Muggiano ( ) is a district (quartiere) of Milan, Italy, part of the Zone 7 administrative division of the city. It is located in western periphery, bordering on the comunes of Cesano Boscone, Cusago, Settimo Milanese, and Trezzano sul Naviglio. Before being annexed to Baggio (in 1869), which in turn was annexed to Milan, Muggiano used to an autonomous comune.

The name Muggiano is of Roman origin; the place used to be called Modianus, after the governor of its territory, named Modius.

Until the 1990s, Muggiano was mostly a scarcely populated, rural district, with a landscape dominated by cascine (farmhouses) and cultivated land. After that, a residential area has been created and the population has rapidly grown.

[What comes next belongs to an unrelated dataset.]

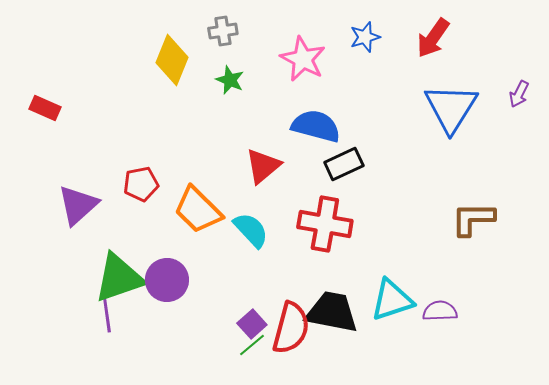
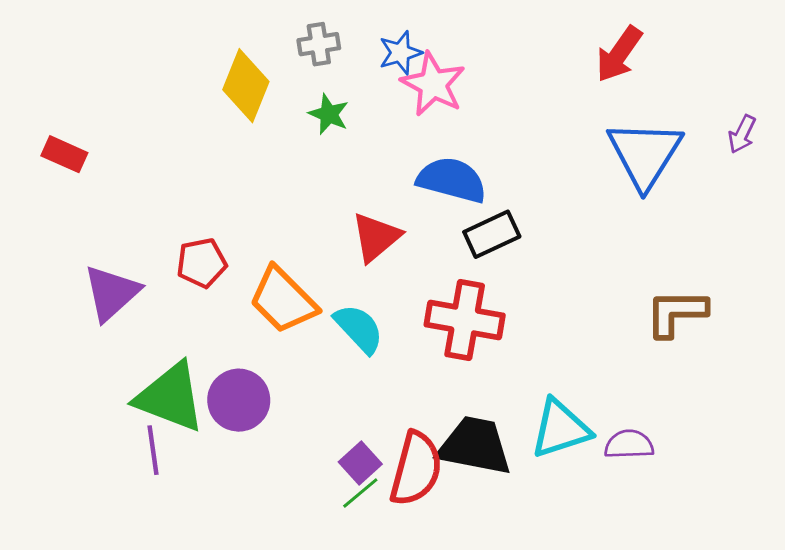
blue star: (365, 37) -> (400, 53), moved
green triangle: (119, 278) -> (170, 397), turned 40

Muggiano is about 10 km from the centre of Milan. As a consequence, it mostly depends on the nearby urban centres of Cesano Boscone and Baggio.

Landmarks
The main landmarks of Muggiano are two well preserved, medieval cascine (Cascina Guascona and Cascina Guasconcina) and the notable church of Saint Marcellina.

Transportation
Muggiano is connected by bus 63 (approximately 15 minutes ride) to the Bisceglie stop of the Milan Metro subway. The Tangenziale ring road has an exit to Muggiano.